Without considering the matter of differences of opinion between the various schools, concerning the nature and constitution of the soul, we may say that all the schools practically agree that the constitution of Man is a complex thing, comprising a number of sheaths, bodies, coverings, or elements, from the grosser to the more spiritual, the various sheaths being discarded as the soul advances on its way toward perfection. There are disputes between the various schools regarding terminology and the precise arrangement of these "principles," but the following classification will answer for the purpose of giving a general idea of the Hindu views on the subject, subject always to the conflicting claims of the various schools. The classification is as follows, passing from lower to higher:

1. Physical or material body, or Rupa. 2. Vitality of Vital Force, or Prana-Jiva. 3. Astral Body, Etheric Double, or Linga Sharira. 4. Animal Soul, or Kama Rupa. 5. Human Soul, or Manas. 6. Spiritual Soul, or Buddhi. 7. Divine Spirit, or Atma.

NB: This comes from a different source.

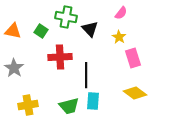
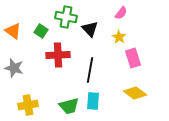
orange triangle: rotated 24 degrees clockwise
red cross: moved 2 px left, 2 px up
gray star: rotated 18 degrees counterclockwise
black line: moved 4 px right, 5 px up; rotated 10 degrees clockwise
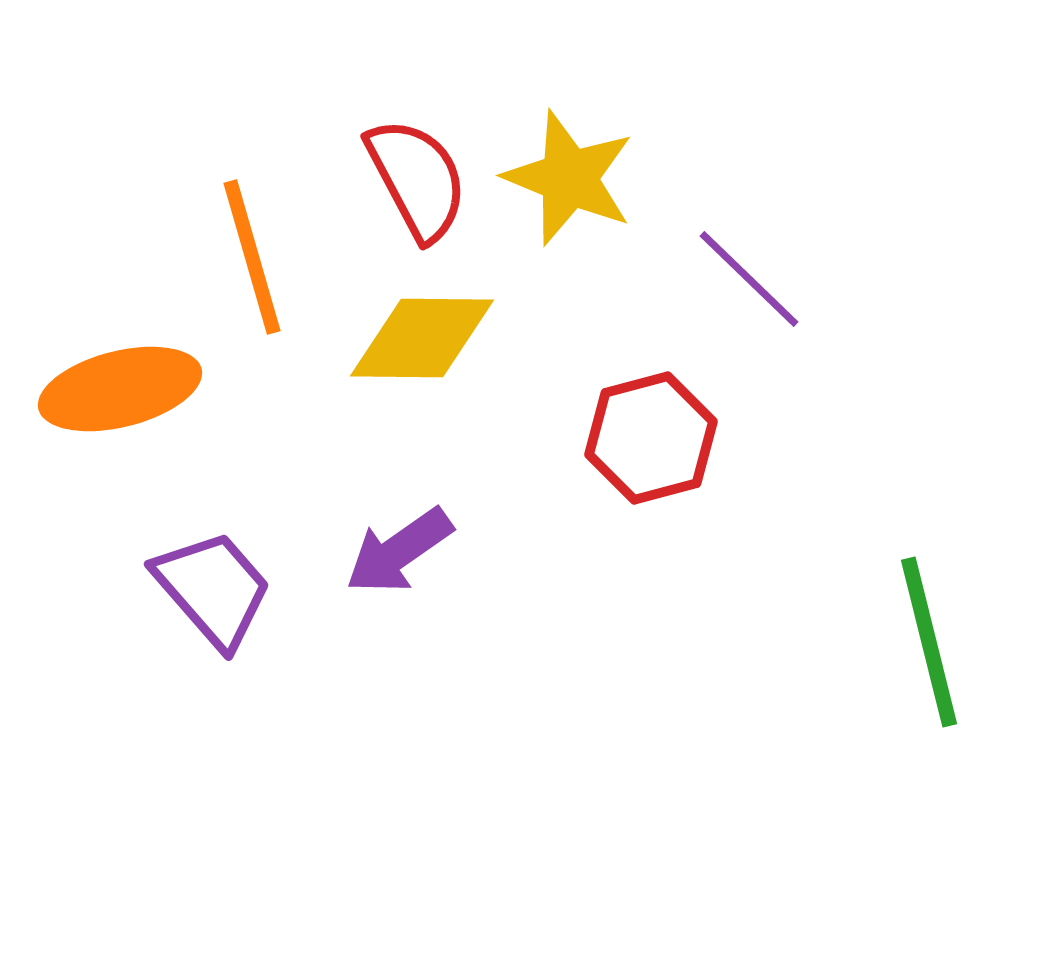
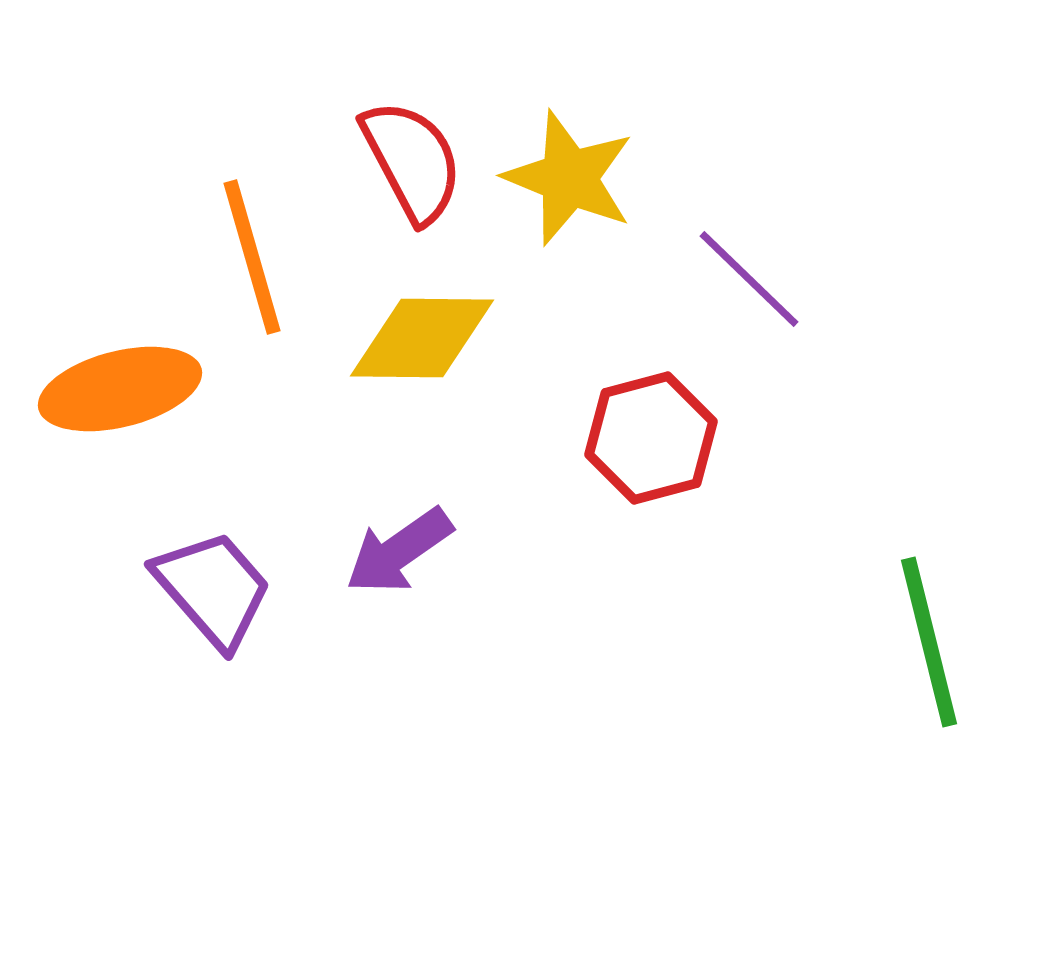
red semicircle: moved 5 px left, 18 px up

From the beginning, the tendency of the Hindu mind was in the direction of resolving the universe of forms, shapes, and change, back into some One Underlying Principle, from which all the phenomenal world emerged—some One Infinite Energy, from which all else emerged, emanated, or evolved. And the early Hindu mind busied itself actively with the solution of the problem of this One Being manifesting a Becoming into Many. Just as is the Western world of today actively engaged in solving many material problems, so was ancient India active in solving many spiritual problems—just as the modern West is straining every energy toward discovering the "How," so was ancient India straining every effort to discovering the "Why." And from that struggle of the mind of India there arose countless schools of religious and philosophical thought, many of which have passed away, but many of which persist today. The problem of the relationship of the human soul to the One Being, and the secondary problem of the life, present and future, of the individual soul, is a most vital one to all thinking Hindus today as in the forty centuries or more of its philosophical history. To the Hindu mind, all material research is of minor importance, the important Truth being to discover that "which when once known, all else is understood." But, as we have said, in spite of the numerous religions, schools, and phases of teaching, among the Hindus, the one fundamental conception of Reincarnation is never lost sight of, nor is it ever doubted in any of the forms of the philosophies or religions.

Ignoring the subdivisions of Hindu philosophical thought, we may say that the Hindu philosophies may be divided into a few general classes, several of which we shall now hastily consider, that you may get a glimpse at the variety of Hindu speculative philosophy in its relation to the soul and its destiny. You will, of course, understand that we can do no more than mention the leading features of each class, as a careful consideration would require volumes for each particular school.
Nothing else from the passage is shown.